Augustan Pomp, Piety and Pathos
Leslie Richford | Selsingen, Lower Saxony | 02/03/2008
(5 out of 5 stars)

"George Frideric Handel (1685-1759): Dettingen Te Deum and Dettingen Anthem. Performed by the Choir of Westminster Abbey (soloists: Christopher Tipping, alto, Harry Christophers, tenor, Stephen Varcoe, bass, and Michael Pearce, bass), the English Concert, Trevor Pinnock (organ), directed by Simon Preston. Recorded at the Henry Wood Hall, London, England in 1982/1983. Released in 1984 as Deutsche Grammophon Archiv 410 647-2. Total playing time approx. 53 minutes.

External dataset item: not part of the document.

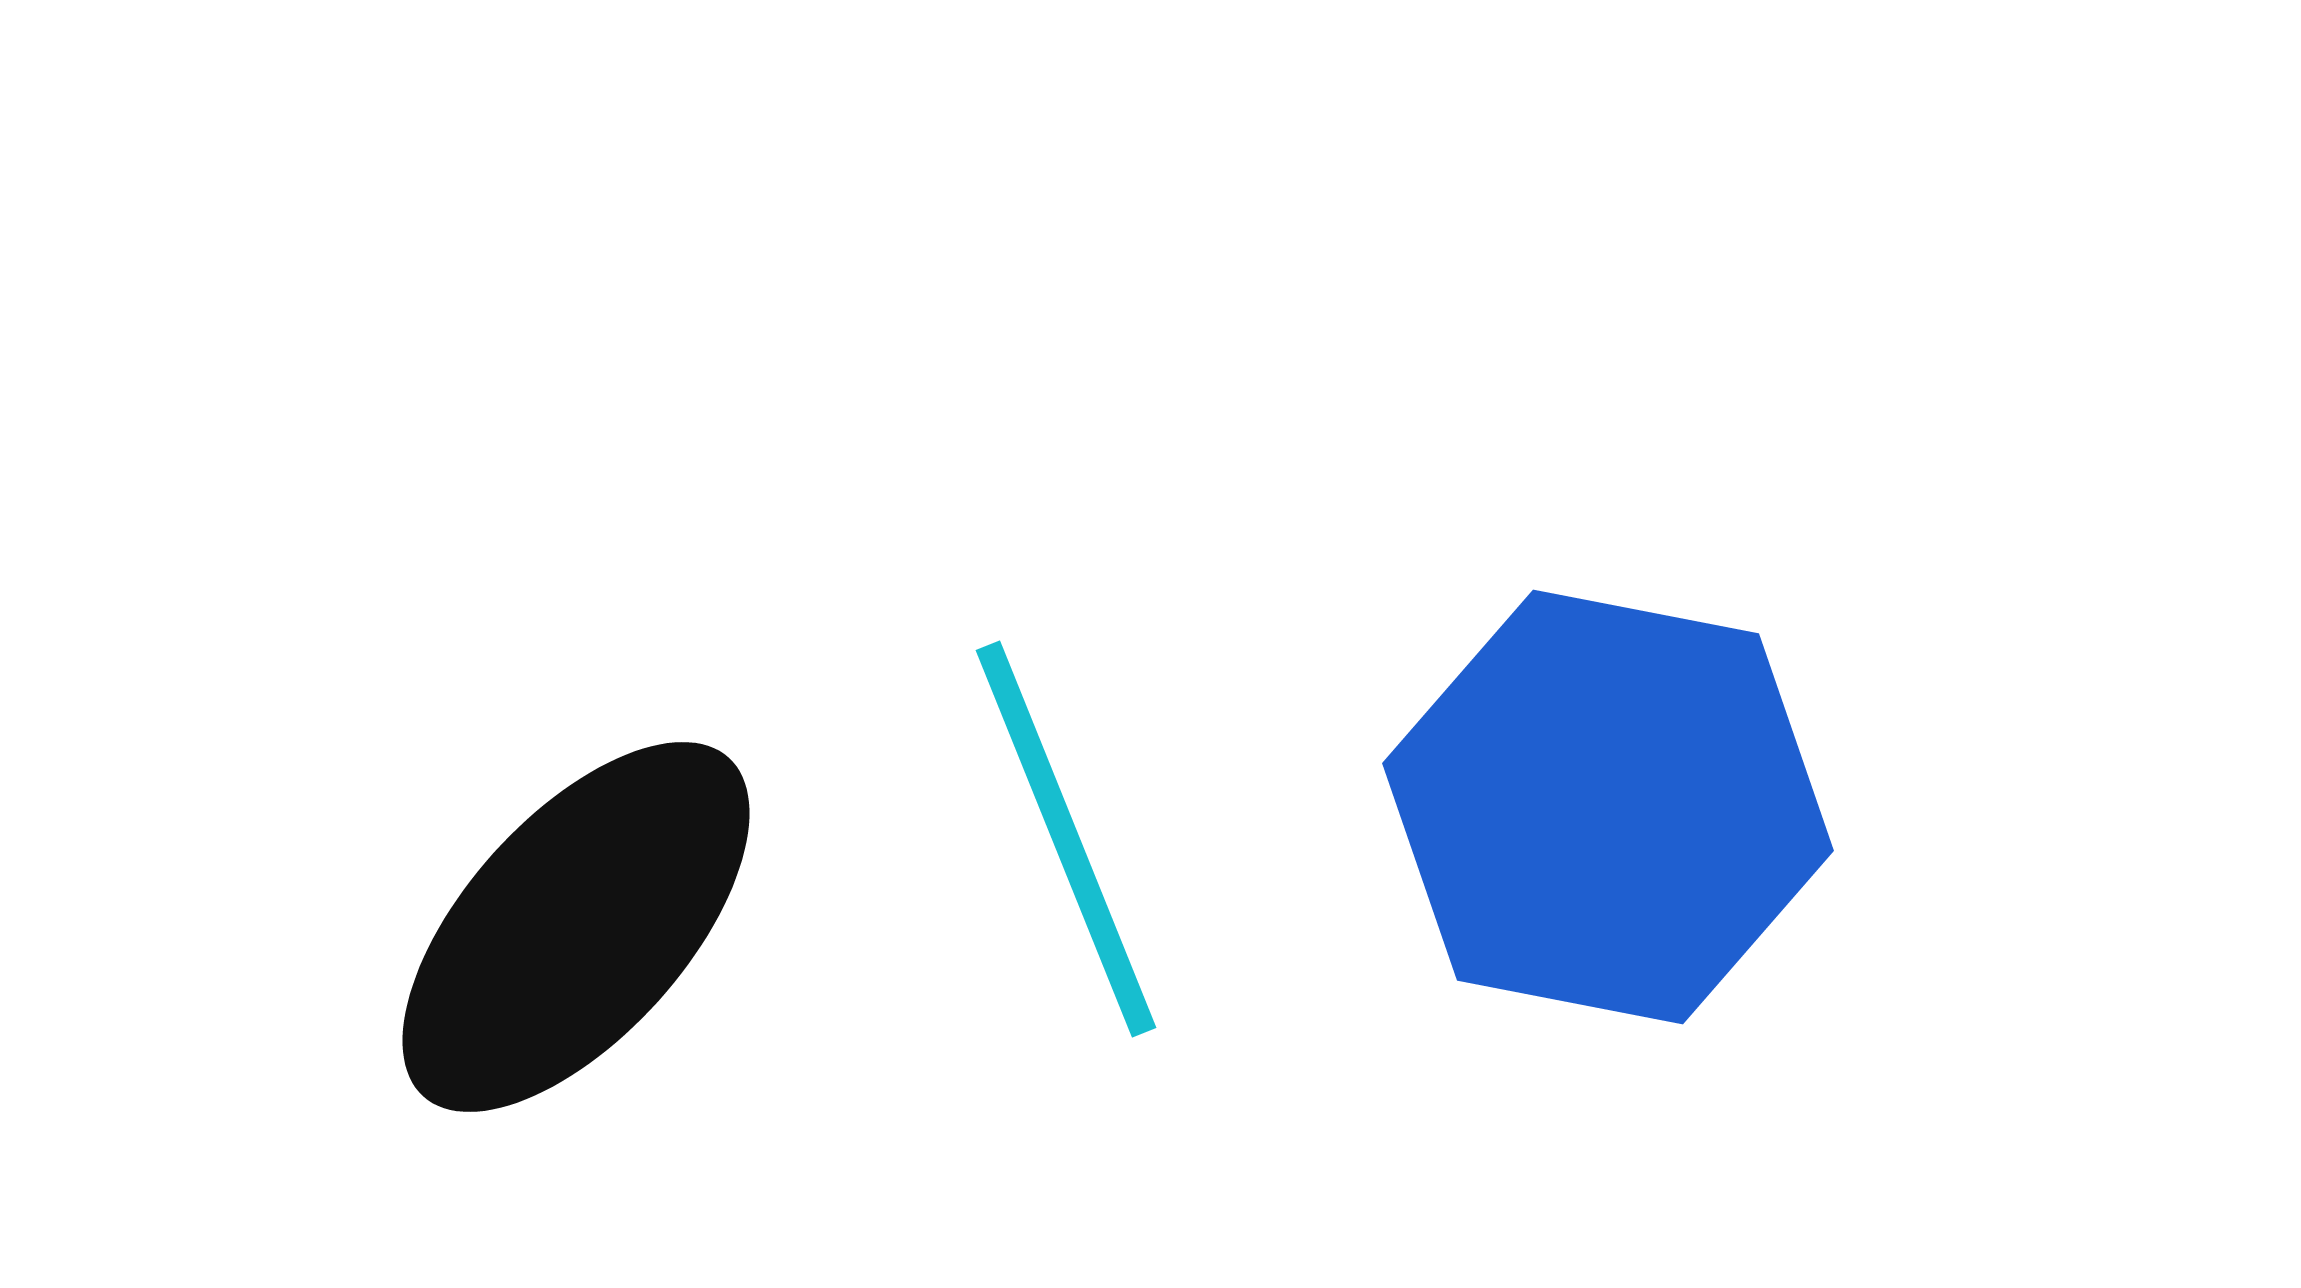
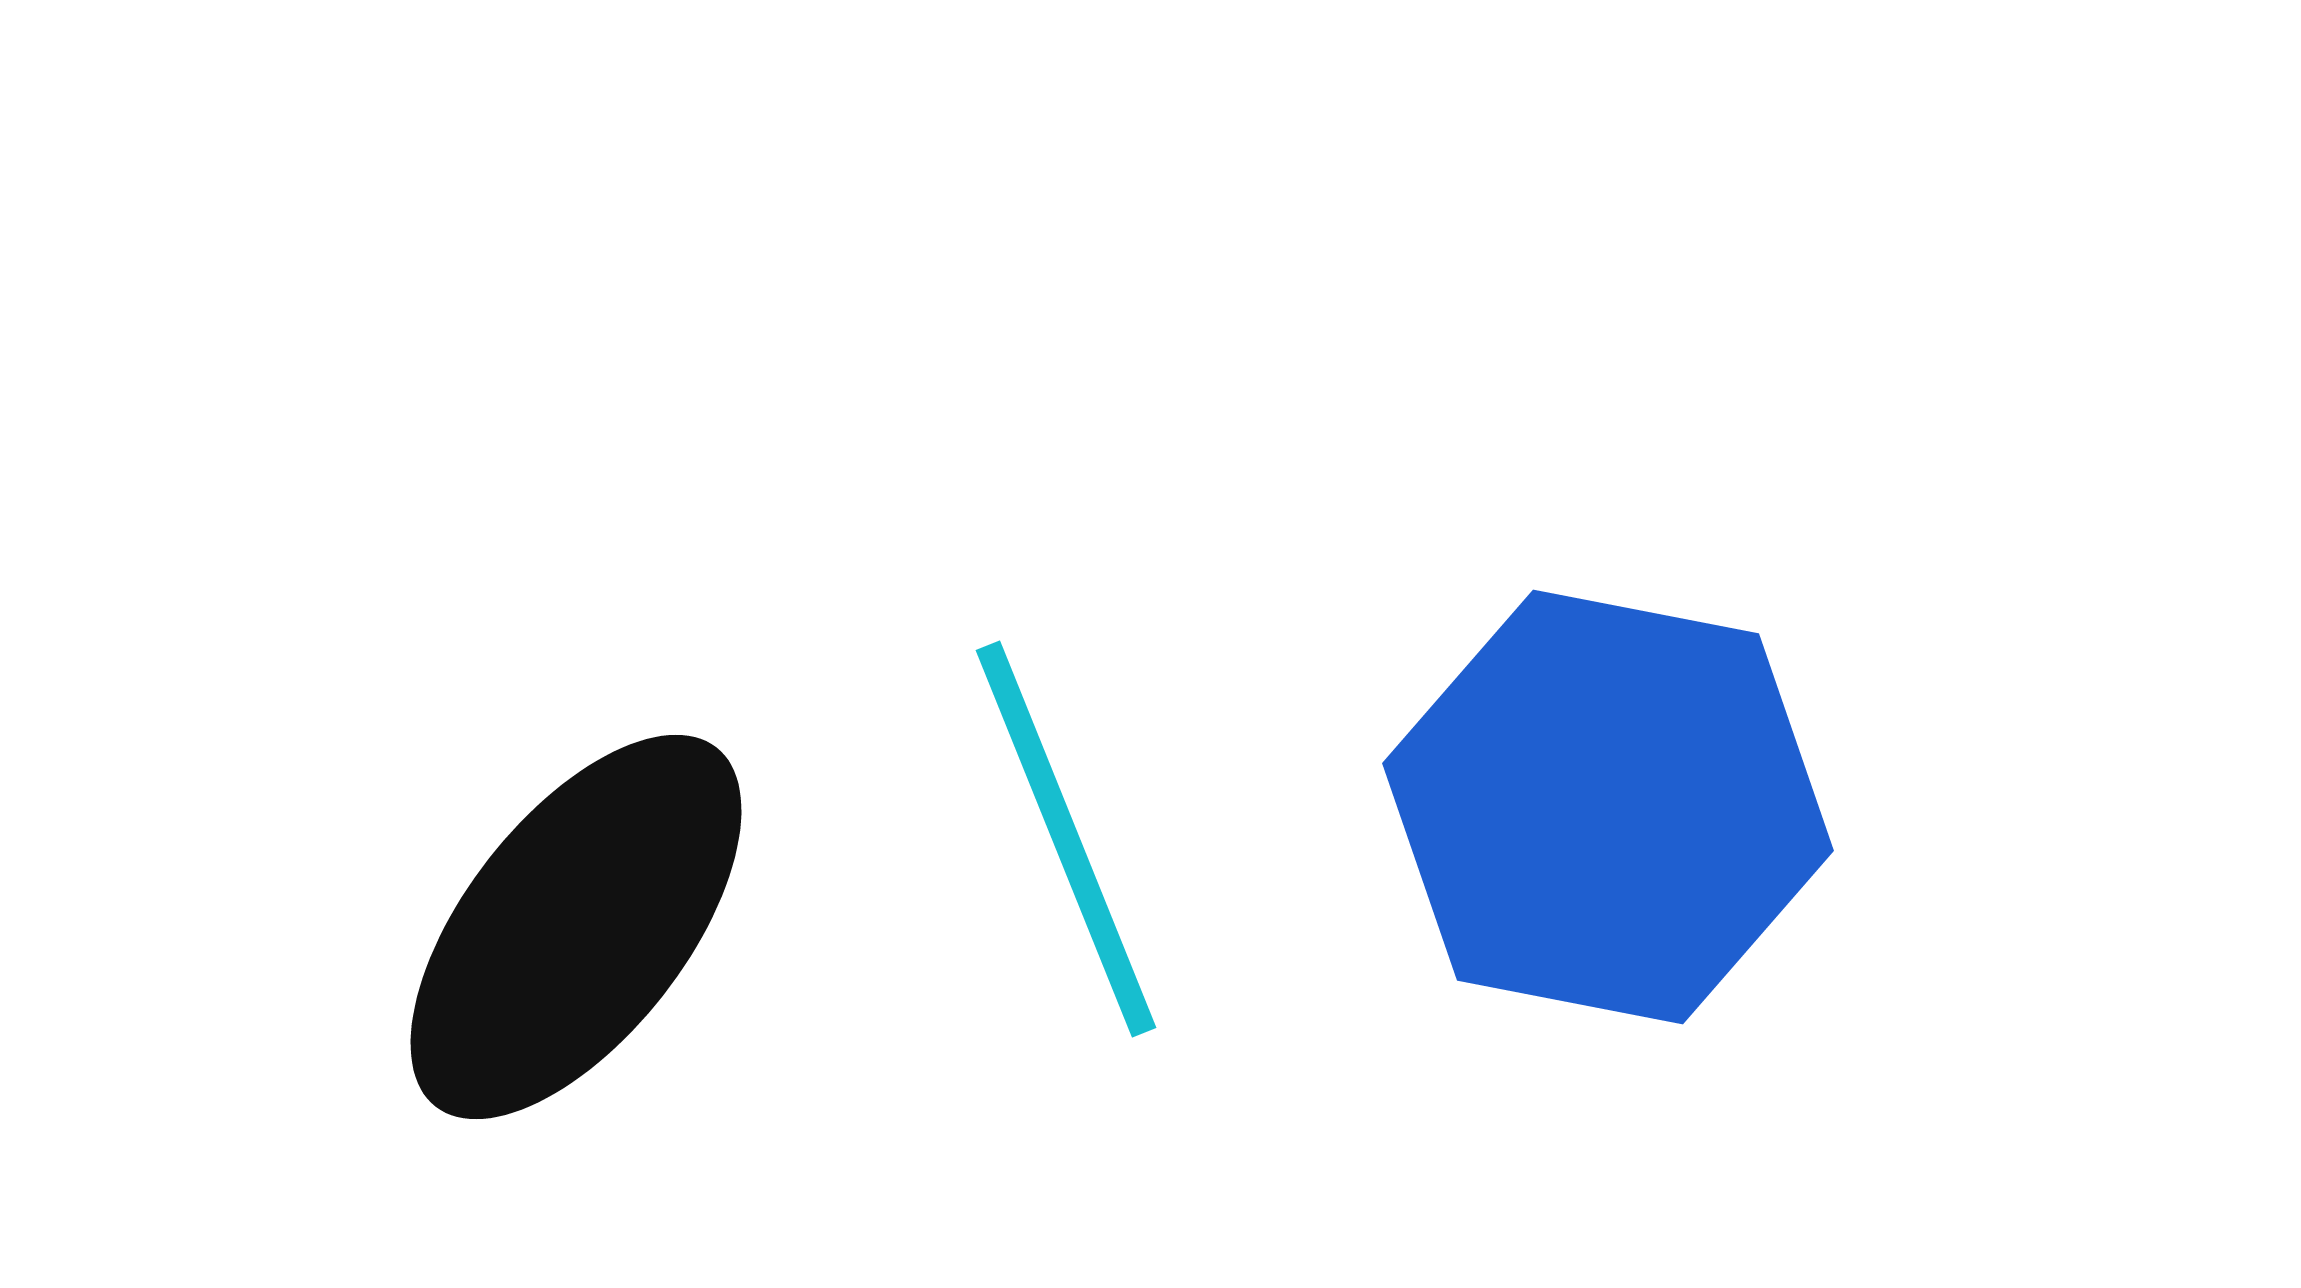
black ellipse: rotated 4 degrees counterclockwise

After listening to this CD, the first thing I wanted to do was to celebrate Handel, who, although today rightly acclaimed as a composer of opera, was a masterful writer of occasional festive music for the Royal household. The music on this disc is all that the lover of "Messiah" could desire: Festive trumpets, a delightfully English-sounding choir with boy trebles and male altos, a male alto soloist who, to my ears, was just the right man for the job, and an English Concert which supports the choir with spot-on playing (apart from the three trumpets, there are timpani, four oboes, two bassoons, twelve violins, three cellos, two violones and organ). Oh, and there are those wonderful Biblical texts, taken mainly but not solely from the Psalms, which, although perhaps used rather freely to celebrate the English King, resound with a piety which, unfortunately, has been lost since that time (1743). As someone else has written a brilliant review with more background, I needn't say more - except that Deutsche Grammophon's fantastic engineering will not disappoint you. If you have enjoyed the last part of "Messiah" or the "Coronation Anthems", then you won't want to miss this!"